This week, one bit of news really grabbed my attention: Dharma getting criticized for allegedly trying to capture Uniswap governance.

Dharma is the company behind a crypto payments and exchange app, a sort of Ethereum-based cousin of Square’s Cash App. Or at least that’s what I previously used to describe it — if you visit the website now you basically only see mentions of DeFi and some very trippy images.

The Dharma website design is now very… daring. And inspired by Uniswap in some ways.

Like Uniswap and Compound, Dharma is backed by some traditional Silicon Valley venture capitalists and Coinbase. It’s also one of the most vocal “community governance” members of both protocols — shocking, I know.

But I don’t mean to single out Dharma here. They have legitimate interests in the matter given their tight product integrations with DeFi, and on Uniswap they’re trying to do right by their users who missed out on the airdrop.

If you take a stroll through the Compound or Uniswap governance dashboards, you’ll probably see the general issues I see with these types of “decentralized community governance” protocols.

Most proposals are submitted by a small clique of stakeholders, usually the team or some highly-related company (another name that often pops up is Gauntlet, which is funded by Paradigm, Polychain… and obviously Coinbase). It doesn’t help that making a proposal on Compound requires a fully formed technical implementation and 100,000 COMP (worth $10 million or so).

Sure, you may discuss things on the forums as a small holder. But I have serious doubts that those public forums are where the real decision-making occurs. To be fair, the Compound and Uniswap forums could not be more different. The former is a place devoid of life or fun, the latter rages with discussion and accusations.

The rich get richer

Somehow, I feel that the token distribution schemes had a very, very strong effect on that disparity. Uniswap’s “reward anyone who randomly used us in the past” was definitely much more equitable than Compound’s “let’s distribute tokens with no lockup to whoever manages to pull in the most capital.” 

In general, there’s nothing really fair about yield farming launches — the richer you are the more tokens you receive and the richer you get.

Most of all, this is not inventing anything new. It’s a corporate board, plain and simple. Corporate boards benefit the team and the already-rich who can devote capital to the venture, it’s just that with DeFi you get tokens instead of shares. 

Honestly, crypto has always been oligarchical. And that’s fine, that’s human nature. But if we really want to make something different, we have to realize that our actions are taking us down the same path that formed the modern world.

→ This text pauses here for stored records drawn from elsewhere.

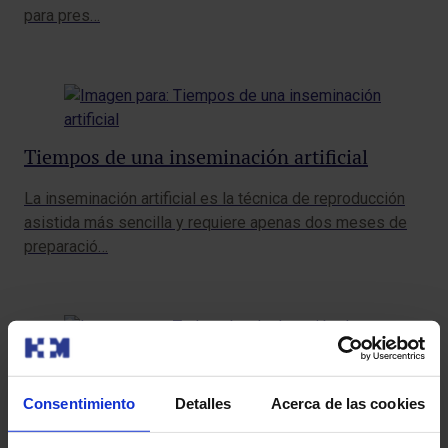
para pres…
Tiempos de una inseminación artificial
La inseminación artificial es la técnica de reproducción
asistida más sencilla y requiere apenas dos meses de
preparació…
Todo sobre la donación de óvulos
Consentimiento
Detalles
Acerca de las cookies
La cesión altruista de óvulos por parte de una donante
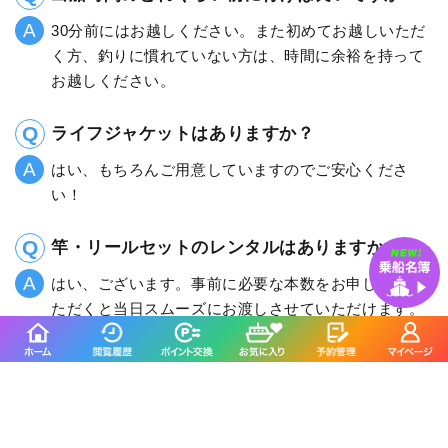
30分前にはお越しください。また初めてお越しいただ
く方、釣りに慣れていない方は、時間に余裕を持って
お越しください。
ライフジャケットはありますか？
はい、もちろんご用意していますのでご安心くださ
い！
竿・リールセットのレンタルはありますか？
はい、ございます。事前に必要な本数をお申し付けい
ただくと当日スムーズにお渡しさせていただけます。
直重丸に
関連する記事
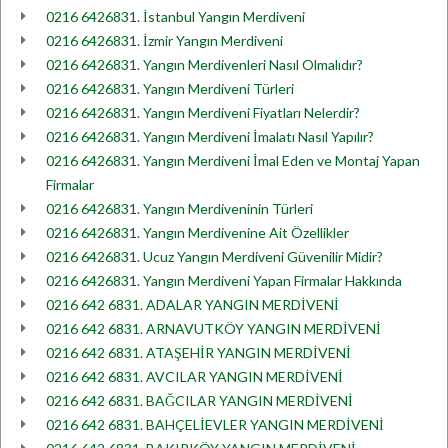
0216 6426831. İstanbul Yangın Merdiveni
0216 6426831. İzmir Yangın Merdiveni
0216 6426831. Yangın Merdivenleri Nasıl Olmalıdır?
0216 6426831. Yangın Merdiveni Türleri
0216 6426831. Yangın Merdiveni Fiyatları Nelerdir?
0216 6426831. Yangın Merdiveni İmalatı Nasıl Yapılır?
0216 6426831. Yangın Merdiveni İmal Eden ve Montaj Yapan
Firmalar
0216 6426831. Yangın Merdiveninin Türleri
0216 6426831. Yangın Merdivenine Ait Özellikler
0216 6426831. Ucuz Yangın Merdiveni Güvenilir Midir?
0216 6426831. Yangın Merdiveni Yapan Firmalar Hakkında
0216 642 6831. ADALAR YANGIN MERDİVENİ
0216 642 6831. ARNAVUTKÖY YANGIN MERDİVENİ
0216 642 6831. ATAŞEHİR YANGIN MERDİVENİ
0216 642 6831. AVCILAR YANGIN MERDİVENİ
0216 642 6831. BAĞCILAR YANGIN MERDİVENİ
0216 642 6831. BAHÇELİEVLER YANGIN MERDİVENİ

Maybe it’s possible to have a truly decentralized governance system — whatever that means — but it certainly won’t happen when we actively reward wealth with control. (And control with more wealth.)

The blame games are getting out of hand

A story that made me chuckle is the sincere belief shared by some that YFI fell because Alameda Research (the company behind the FTX exchange) shorted it.

The blockchain doesn’t lie, and CEO Sam Bankman-Fried didn’t exactly deny it, so maybe it’s true.

Of course the logical reason for a bull to get irritated about shorting is that by doing so, bears create extra selling pressure. And that’s probably true, but one also has to remember that they provide extra buying pressure on the way down. It’s quite well established that futures — which make shorting very easy — dampen the overall volatility of the market.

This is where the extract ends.